**Task directions:** Please check every line of the listing for "العمل" and copy each line where it is found.
============
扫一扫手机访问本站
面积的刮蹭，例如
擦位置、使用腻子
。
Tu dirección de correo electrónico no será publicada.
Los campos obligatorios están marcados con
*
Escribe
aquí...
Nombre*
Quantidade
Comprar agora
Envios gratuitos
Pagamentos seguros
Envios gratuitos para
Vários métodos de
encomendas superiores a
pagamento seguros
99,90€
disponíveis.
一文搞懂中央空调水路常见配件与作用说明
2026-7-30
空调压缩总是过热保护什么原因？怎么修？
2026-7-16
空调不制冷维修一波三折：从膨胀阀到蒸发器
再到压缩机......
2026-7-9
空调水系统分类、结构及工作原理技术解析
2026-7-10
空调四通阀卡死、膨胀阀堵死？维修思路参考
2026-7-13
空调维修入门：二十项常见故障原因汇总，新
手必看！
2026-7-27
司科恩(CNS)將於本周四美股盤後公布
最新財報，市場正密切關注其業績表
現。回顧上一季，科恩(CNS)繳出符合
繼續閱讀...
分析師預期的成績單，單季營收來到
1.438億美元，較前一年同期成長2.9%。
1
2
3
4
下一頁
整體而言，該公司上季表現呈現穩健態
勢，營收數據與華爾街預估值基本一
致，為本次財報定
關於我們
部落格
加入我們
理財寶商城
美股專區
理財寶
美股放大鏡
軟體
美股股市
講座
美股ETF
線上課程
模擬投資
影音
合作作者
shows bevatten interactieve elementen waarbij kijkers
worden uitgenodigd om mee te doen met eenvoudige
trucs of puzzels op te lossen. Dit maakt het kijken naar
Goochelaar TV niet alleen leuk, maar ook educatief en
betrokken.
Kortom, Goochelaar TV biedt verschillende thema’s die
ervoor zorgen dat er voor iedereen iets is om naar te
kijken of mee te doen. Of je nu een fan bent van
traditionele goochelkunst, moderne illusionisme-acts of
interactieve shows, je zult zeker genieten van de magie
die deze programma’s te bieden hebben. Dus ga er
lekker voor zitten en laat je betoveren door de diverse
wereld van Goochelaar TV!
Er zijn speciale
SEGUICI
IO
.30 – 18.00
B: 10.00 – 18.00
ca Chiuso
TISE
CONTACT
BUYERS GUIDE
============
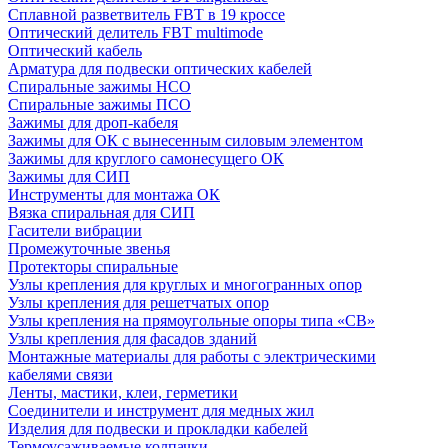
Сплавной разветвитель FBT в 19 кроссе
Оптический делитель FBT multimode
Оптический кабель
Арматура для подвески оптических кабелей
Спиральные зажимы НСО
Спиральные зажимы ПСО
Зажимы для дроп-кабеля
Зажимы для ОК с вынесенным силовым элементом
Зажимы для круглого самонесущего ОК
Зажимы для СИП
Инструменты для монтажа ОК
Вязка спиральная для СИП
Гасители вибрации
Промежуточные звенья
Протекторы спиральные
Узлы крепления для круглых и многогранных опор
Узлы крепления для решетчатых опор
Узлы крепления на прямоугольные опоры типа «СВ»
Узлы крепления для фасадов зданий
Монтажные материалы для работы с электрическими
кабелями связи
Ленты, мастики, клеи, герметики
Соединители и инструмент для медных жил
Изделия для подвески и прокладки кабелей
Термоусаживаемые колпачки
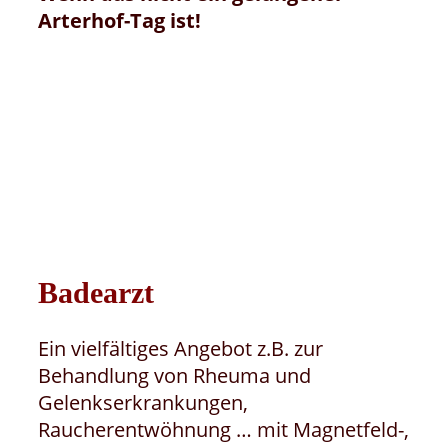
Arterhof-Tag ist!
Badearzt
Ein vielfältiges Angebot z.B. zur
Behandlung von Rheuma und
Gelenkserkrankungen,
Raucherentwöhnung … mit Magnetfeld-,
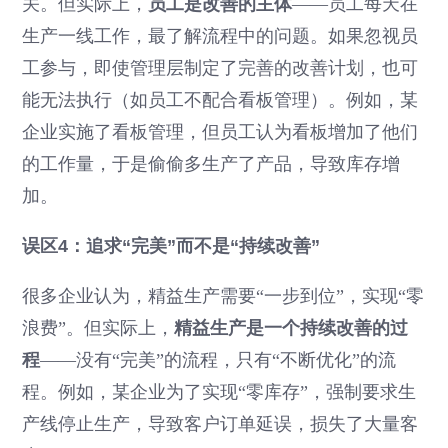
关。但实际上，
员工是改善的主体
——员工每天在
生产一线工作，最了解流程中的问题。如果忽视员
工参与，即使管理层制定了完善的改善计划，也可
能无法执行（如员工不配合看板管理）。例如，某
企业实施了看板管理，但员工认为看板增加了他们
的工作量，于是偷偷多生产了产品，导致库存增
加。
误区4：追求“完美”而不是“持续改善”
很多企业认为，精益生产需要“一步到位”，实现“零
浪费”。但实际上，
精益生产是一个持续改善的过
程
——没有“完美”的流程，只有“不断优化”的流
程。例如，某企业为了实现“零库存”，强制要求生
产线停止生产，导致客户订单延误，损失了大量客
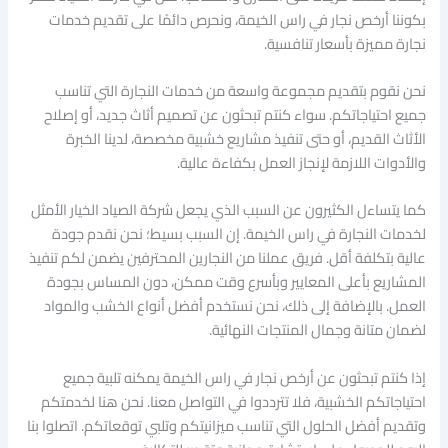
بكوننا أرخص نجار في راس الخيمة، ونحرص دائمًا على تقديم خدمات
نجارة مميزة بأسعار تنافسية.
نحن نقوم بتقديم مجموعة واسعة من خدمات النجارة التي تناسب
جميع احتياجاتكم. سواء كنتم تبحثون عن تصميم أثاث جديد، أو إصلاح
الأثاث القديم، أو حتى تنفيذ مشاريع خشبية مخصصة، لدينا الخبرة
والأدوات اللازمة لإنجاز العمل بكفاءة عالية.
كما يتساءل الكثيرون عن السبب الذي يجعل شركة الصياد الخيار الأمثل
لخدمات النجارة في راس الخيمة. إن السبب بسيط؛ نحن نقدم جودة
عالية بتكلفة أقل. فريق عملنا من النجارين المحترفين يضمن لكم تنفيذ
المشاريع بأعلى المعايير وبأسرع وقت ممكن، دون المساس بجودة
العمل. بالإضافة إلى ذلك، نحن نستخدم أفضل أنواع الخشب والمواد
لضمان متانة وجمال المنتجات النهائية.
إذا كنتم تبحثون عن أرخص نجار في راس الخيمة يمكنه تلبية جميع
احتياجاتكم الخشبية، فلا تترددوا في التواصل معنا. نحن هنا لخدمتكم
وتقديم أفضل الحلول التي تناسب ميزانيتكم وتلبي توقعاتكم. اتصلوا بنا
============
**Solved problem:**
والأدوات اللازمة لإنجاز العمل بكفاءة عالية.
العمل. بالإضافة إلى ذلك، نحن نستخدم أفضل أنواع الخشب والمواد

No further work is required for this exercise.